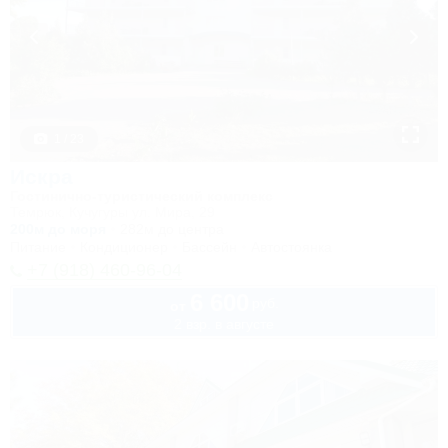
1 / 23
Искра
Гостинично-туристический комплекс
Темрюк, Кучугуры ул. Мира, 29
200м до моря
282м до центра
Питание
Кондиционер
Бассейн
Автостоянка
+7 (918) 460-96-04
6 600
руб.
от
2 взр. в августе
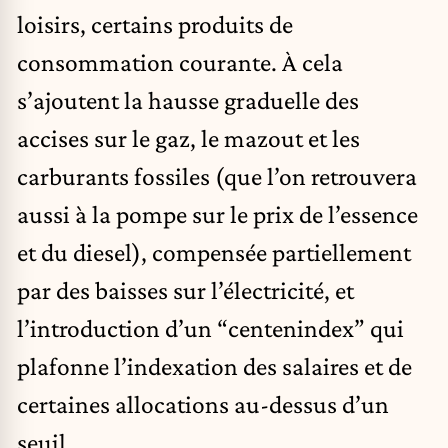
loisirs, certains produits de
consommation courante. À cela
s’ajoutent la hausse graduelle des
accises sur le gaz, le mazout et les
carburants fossiles (que l’on retrouvera
aussi à la pompe sur le prix de l’essence
et du diesel), compensée partiellement
par des baisses sur l’électricité, et
l’introduction d’un “centenindex” qui
plafonne l’indexation des salaires et de
certaines allocations au-dessus d’un
seuil.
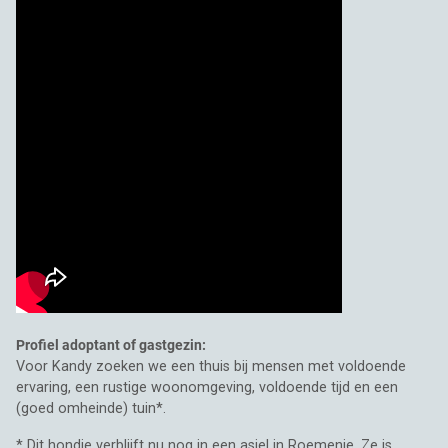
Profiel adoptant of gastgezin:
Voor Kandy zoeken we een thuis bij mensen met voldoende
ervaring, een rustige woonomgeving, voldoende tijd en een
(goed omheinde) tuin*.
* Dit hondje verblijft nu nog in een asiel in Roemenie. Ze is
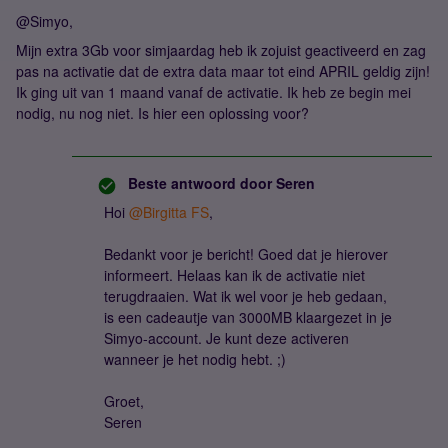
@Simyo,
Mijn extra 3Gb voor simjaardag heb ik zojuist geactiveerd en zag
pas na activatie dat de extra data maar tot eind APRIL geldig zijn!
Ik ging uit van 1 maand vanaf de activatie. Ik heb ze begin mei
nodig, nu nog niet. Is hier een oplossing voor?
Beste antwoord door
Seren
Hoi ​
@Birgitta FS
,
Bedankt voor je bericht! Goed dat je hierover
informeert. Helaas kan ik de activatie niet
terugdraaien. Wat ik wel voor je heb gedaan,
is een cadeautje van 3000MB klaargezet in je
Simyo-account. Je kunt deze activeren
wanneer je het nodig hebt. ;)
Groet,
Seren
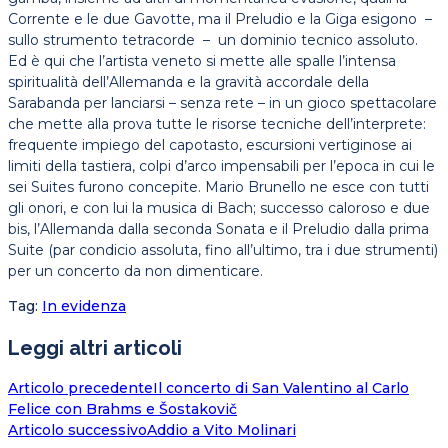
Corrente e le due Gavotte, ma il Preludio e la Giga esigono –
sullo strumento tetracorde – un dominio tecnico assoluto.
Ed è qui che l’artista veneto si mette alle spalle l’intensa
spiritualità dell’Allemanda e la gravità accordale della
Sarabanda per lanciarsi – senza rete – in un gioco spettacolare
che mette alla prova tutte le risorse tecniche dell’interprete:
frequente impiego del capotasto, escursioni vertiginose ai
limiti della tastiera, colpi d’arco impensabili per l’epoca in cui le
sei Suites furono concepite. Mario Brunello ne esce con tutti
gli onori, e con lui la musica di Bach; successo caloroso e due
bis, l’Allemanda dalla seconda Sonata e il Preludio dalla prima
Suite (par condicio assoluta, fino all’ultimo, tra i due strumenti)
per un concerto da non dimenticare.
Tag
:
In evidenza
Leggi altri articoli
Articolo precedente
Il concerto di San Valentino al Carlo
Felice con Brahms e Šostakovič
Articolo successivo
Addio a Vito Molinari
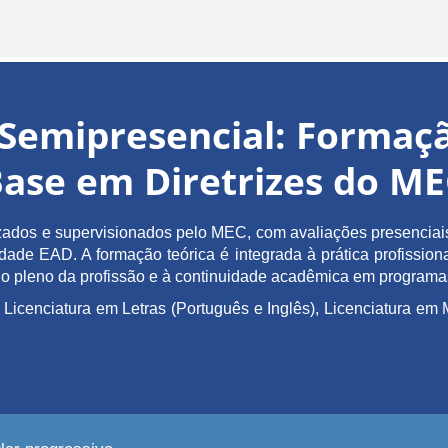
Semipresencial: Forma
ase em Diretrizes do M
ados e supervisionados pelo MEC, com avaliações presenciais 
de EAD. A formação teórica é integrada à prática profissiona
ício pleno da profissão e à continuidade acadêmica em program
 Licenciatura em Letras (Português e Inglês), Licenciatura 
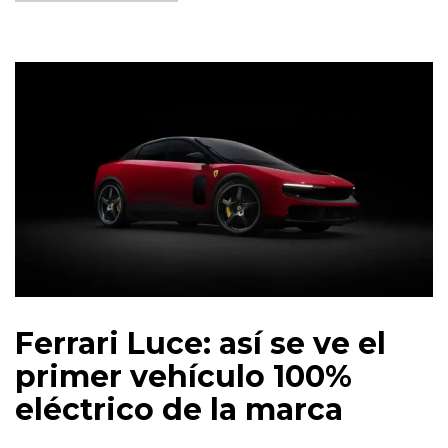
Ferrari Luce: así se ve el
primer vehículo 100%
eléctrico de la marca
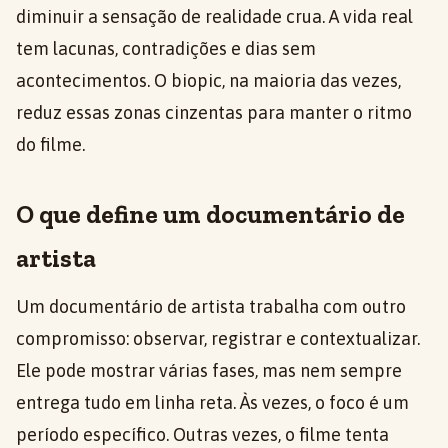
diminuir a sensação de realidade crua. A vida real
tem lacunas, contradições e dias sem
acontecimentos. O biopic, na maioria das vezes,
reduz essas zonas cinzentas para manter o ritmo
do filme.
O que define um documentário de
artista
Um documentário de artista trabalha com outro
compromisso: observar, registrar e contextualizar.
Ele pode mostrar várias fases, mas nem sempre
entrega tudo em linha reta. Às vezes, o foco é um
período específico. Outras vezes, o filme tenta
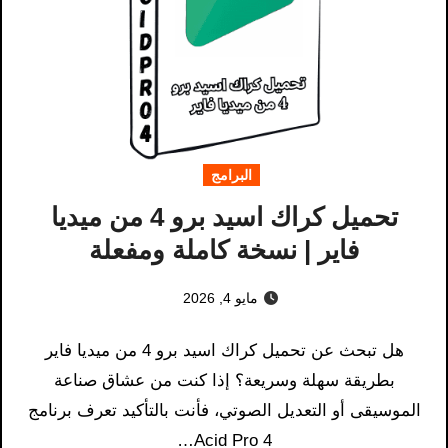
البرامج
تحميل كراك اسيد برو 4 من ميديا
فاير | نسخة كاملة ومفعلة
مايو 4, 2026
هل تبحث عن تحميل كراك اسيد برو 4 من ميديا فاير
بطريقة سهلة وسريعة؟ إذا كنت من عشاق صناعة
الموسيقى أو التعديل الصوتي، فأنت بالتأكيد تعرف برنامج
Acid Pro 4…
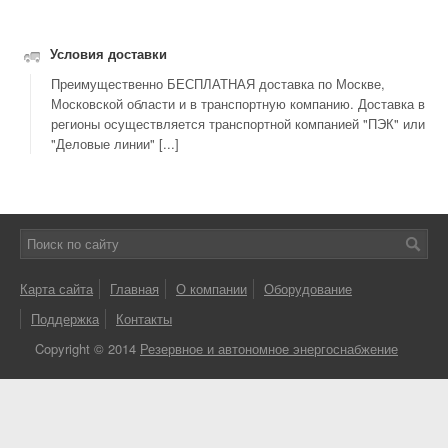
Условия доставки
Преимущественно БЕСПЛАТНАЯ доставка по Москве,
Московской области и в транспортную компанию. Доставка в
регионы осуществляется транспортной компанией "ПЭК" или
"Деловые линии" [...]
Карта сайта
Главная
О компании
Оборудование
Поддержка
Контакты
Copyright © 2014
Резервное и автономное энергоснабжение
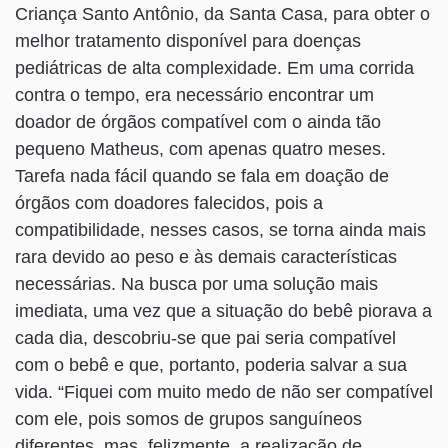
Criança Santo Antônio, da Santa Casa, para obter o
melhor tratamento disponível para doenças
pediátricas de alta complexidade. Em uma corrida
contra o tempo, era necessário encontrar um
doador de órgãos compatível com o ainda tão
pequeno Matheus, com apenas quatro meses.
Tarefa nada fácil quando se fala em doação de
órgãos com doadores falecidos, pois a
compatibilidade, nesses casos, se torna ainda mais
rara devido ao peso e às demais características
necessárias. Na busca por uma solução mais
imediata, uma vez que a situação do bebê piorava a
cada dia, descobriu-se que pai seria compatível
com o bebê e que, portanto, poderia salvar a sua
vida. “Fiquei com muito medo de não ser compatível
com ele, pois somos de grupos sanguíneos
diferentes, mas, felizmente, a realização de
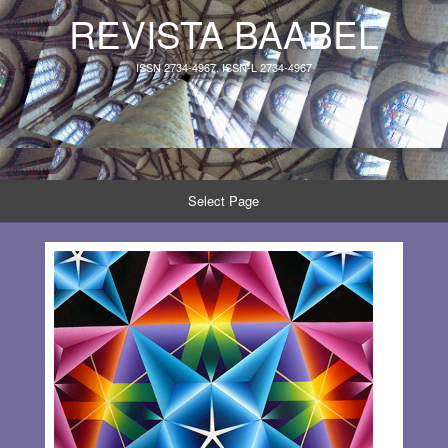
REVISTA BAABEL
ISSN 2734-4967, ISSN-L 2734-4967
Select Page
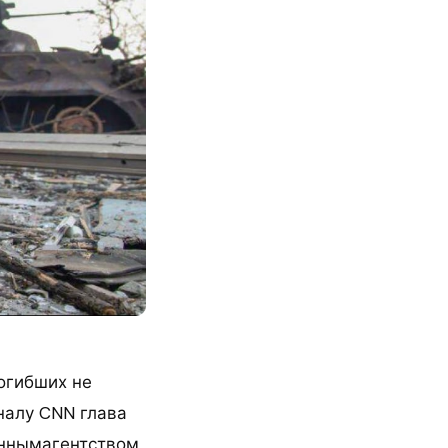
огибших не
налу CNN глава
оннымагентством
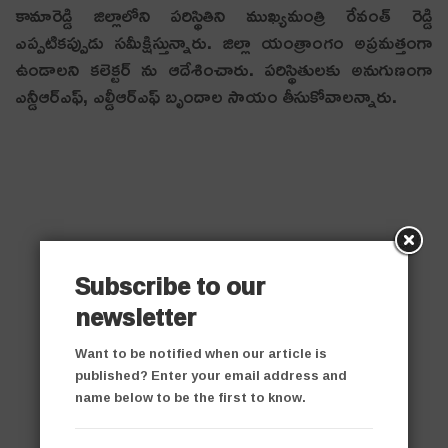
కామారెడ్డి జిల్లాలోని పరిస్థితిని ముఖ్యమంత్రి రేవంత్ రెడ్డి
ఎప్పటికప్పుడు సమీక్షిస్తున్నారు. జిల్లా యంత్రాంగం అప్రమత్తంగా
ఉండాలని కలెక్టర్ ను ఆదేశించారు. పరిస్థితులకు అనుగుణంగా
ఎన్డీఆర్ఎఫ్, ఎల్డీఆర్ఎఫ్ బృందాల సాయం తీసుకోవాలన్నారు.
Subscribe to our
newsletter
Want to be notified when our article is
published? Enter your email address and
name below to be the first to know.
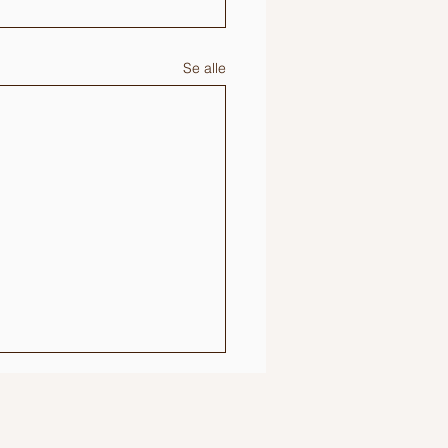
Se alle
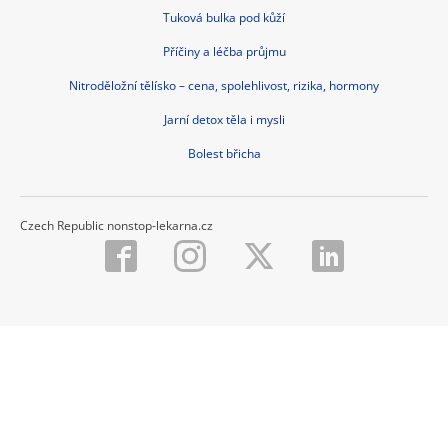
Tuková bulka pod kůží
Příčiny a léčba průjmu
Nitroděložní tělísko – cena, spolehlivost, rizika, hormony
Jarní detox těla i mysli
Bolest břicha
Czech Republic nonstop-lekarna.cz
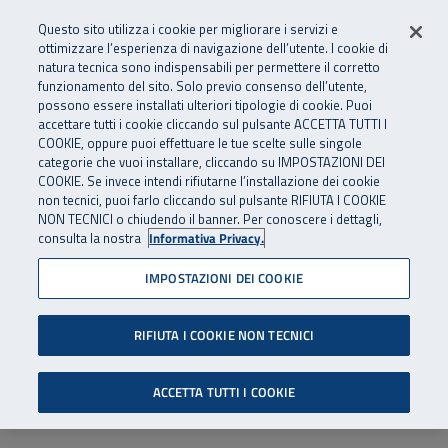
Numero Verde
800 810 810
.
Vai al menu principale
Vai al contenuto principale
Vai al Footer
Questo sito utilizza i cookie per migliorare i servizi e
Da cellulare e dall’estero
06 45539607
ottimizzare l’esperienza di navigazione dell’utente. I cookie di
natura tecnica sono indispensabili per permettere il corretto
funzionamento del sito. Solo previo consenso dell’utente,
Apri cerca
Apr
SuperAbile - il Contact Center Inail per il mondo della disabilità
possono essere installati ulteriori tipologie di cookie. Puoi
Navigazione principale
accettare tutti i cookie cliccando sul pulsante ACCETTA TUTTI I
COOKIE, oppure puoi effettuare le tue scelte sulle singole
categorie che vuoi installare, cliccando su IMPOSTAZIONI DEI
COOKIE. Se invece intendi rifiutarne l’installazione dei cookie
non tecnici, puoi farlo cliccando sul pulsante RIFIUTA I COOKIE
NON TECNICI o chiudendo il banner. Per conoscere i dettagli,
consulta la nostra
Informativa Privacy.
IMPOSTAZIONI DEI COOKIE
RIFIUTA I COOKIE NON TECNICI
ACCETTA TUTTI I COOKIE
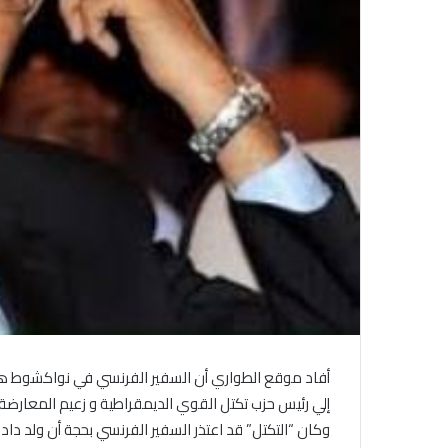
أفاد موقع الطواري أن السفير الفرنسي في نواكشوط هرف
إلي رئيس حزب تكتل القوي الديمقراطية و زعيم المعارضة أ
وكان “التكتل” قد اعتذر السفير الفرنسي بحجة أن ولد داد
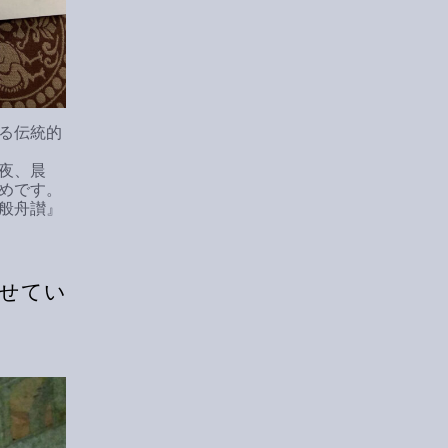
る伝統的
夜、晨
めです。
般舟讃』
せてい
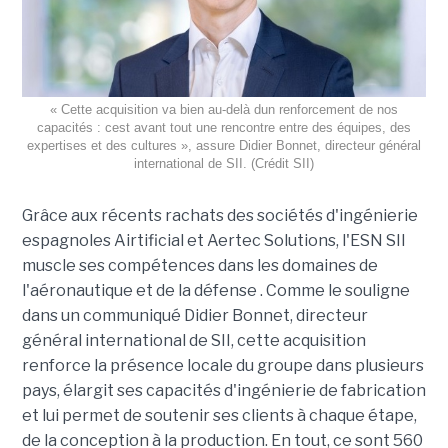
« Cette acquisition va bien au-delà dun renforcement de nos
capacités : cest avant tout une rencontre entre des équipes, des
expertises et des cultures », assure Didier Bonnet, directeur général
international de SII. (Crédit SII)
Grâce aux récents rachats des sociétés d'ingénierie
espagnoles Airtificial et Aertec Solutions, l'ESN SII
muscle ses compétences dans les domaines de
l'aéronautique et de la défense . Comme le souligne
dans un communiqué Didier Bonnet, directeur
général international de SII, cette acquisition
renforce la présence locale du groupe dans plusieurs
pays, élargit ses capacités d'ingénierie de fabrication
et lui permet de soutenir ses clients à chaque étape,
de la conception à la production. En tout, ce sont 560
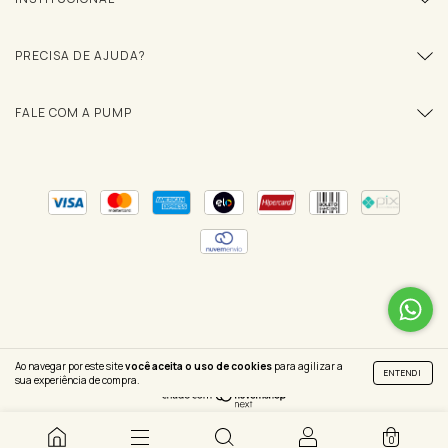
PRECISA DE AJUDA?
FALE COM A PUMP
Copyright PUMP - 22509126000129 - 2026. Todos os direitos reservados.
Ao navegar por este site
você aceita o uso de cookies
para agilizar a
ENTENDI
sua experiência de compra.
0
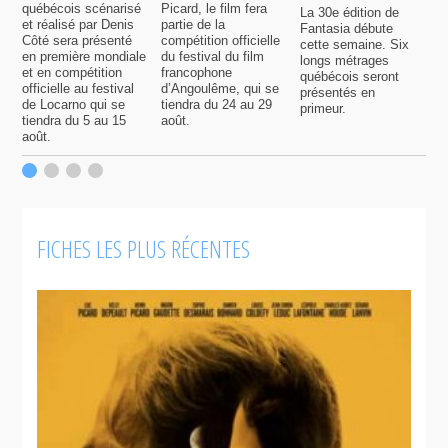
québécois scénarisé
Picard, le film fera
La 30e édition de
A
et réalisé par Denis
partie de la
Fantasia débute
p
Côté sera présenté
compétition officielle
cette semaine. Six
p
en première mondiale
du festival du film
longs métrages
F
et en compétition
francophone
québécois seront
S
officielle au festival
d’Angoulême, qui se
présentés en
s
de Locarno qui se
tiendra du 24 au 29
primeur.
p
tiendra du 5 au 15
août.
q
août.
p
c
F
FICHES LES PLUS RÉCENTES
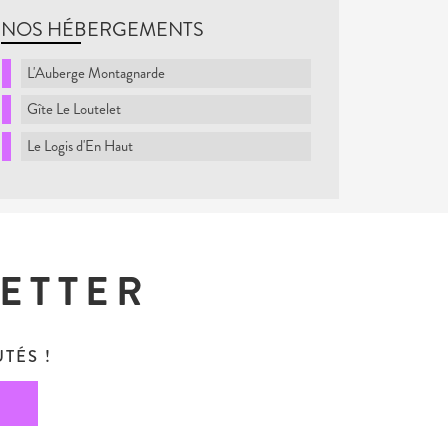
NOS HÉBERGEMENTS
L'Auberge Montagnarde
Gîte Le Loutelet
Le Logis d'En Haut
LETTER
TÉS !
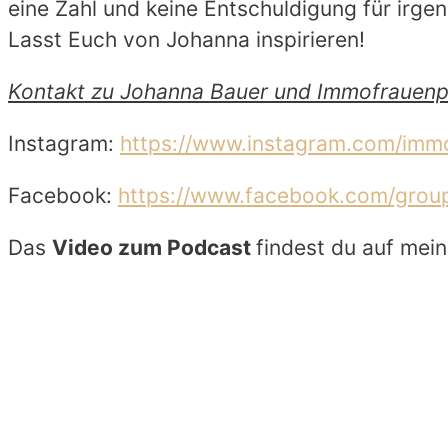
eine Zahl und keine Entschuldigung für irge
Lasst Euch von Johanna inspirieren!
Kontakt zu Johanna Bauer und Immofrauen
Instagram:
https://www.instagram.com/imm
Facebook:
https://www.facebook.com/grou
Das
Video zum Podcast
findest du auf me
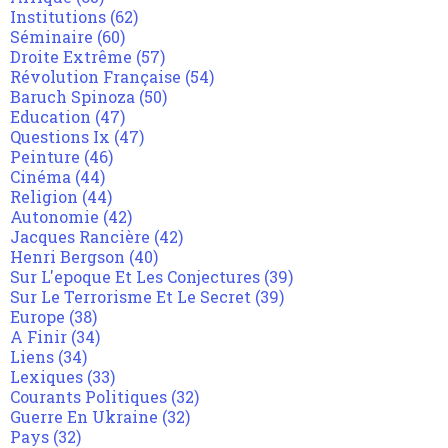
Institutions
(62)
Séminaire
(60)
Droite Extrême
(57)
Révolution Française
(54)
Baruch Spinoza
(50)
Education
(47)
Questions Ix
(47)
Peinture
(46)
Cinéma
(44)
Religion
(44)
Autonomie
(42)
Jacques Rancière
(42)
Henri Bergson
(40)
Sur L'epoque Et Les Conjectures
(39)
Sur Le Terrorisme Et Le Secret
(39)
Europe
(38)
A Finir
(34)
Liens
(34)
Lexiques
(33)
Courants Politiques
(32)
Guerre En Ukraine
(32)
Pays
(32)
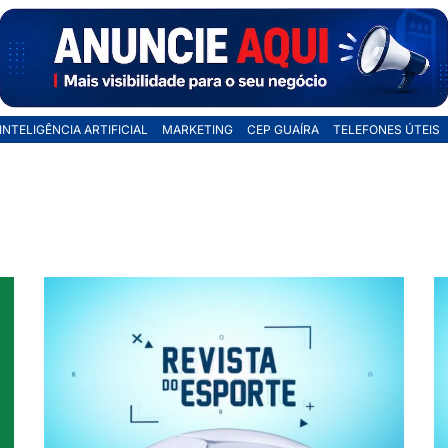
INTELIGÊNCIA ARTIFICIAL
MARKETING
CEP GUAÍRA
TELEFONES ÚTEIS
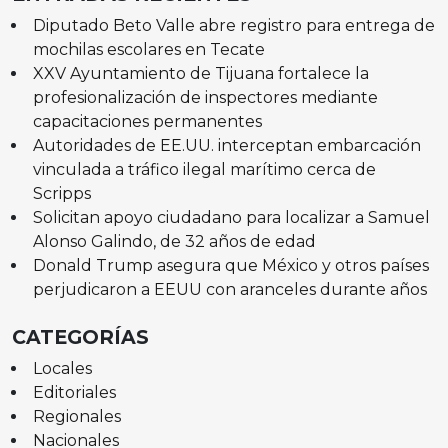
Diputado Beto Valle abre registro para entrega de
mochilas escolares en Tecate
XXV Ayuntamiento de Tijuana fortalece la
profesionalización de inspectores mediante
capacitaciones permanentes
Autoridades de EE.UU. interceptan embarcación
vinculada a tráfico ilegal marítimo cerca de
Scripps
Solicitan apoyo ciudadano para localizar a Samuel
Alonso Galindo, de 32 años de edad
Donald Trump asegura que México y otros países
perjudicaron a EEUU con aranceles durante años
CATEGORÍAS
Locales
Editoriales
Regionales
Nacionales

■ Prompt: Copy exactly the stretch of data above from the line with "800 810 810" through the line with "possono essere installati", and omit all other lines.

■ Exercise response:
800 810 810
.
Vai al menu principale
Vai al contenuto principale
Vai al Footer
Questo sito utilizza i cookie per migliorare i servizi e
Da cellulare e dall’estero
06 45539607
ottimizzare l’esperienza di navigazione dell’utente. I cookie di
natura tecnica sono indispensabili per permettere il corretto
funzionamento del sito. Solo previo consenso dell’utente,
Apri cerca
Apr
SuperAbile - il Contact Center Inail per il mondo della disabilità
possono essere installati ulteriori tipologie di cookie. Puoi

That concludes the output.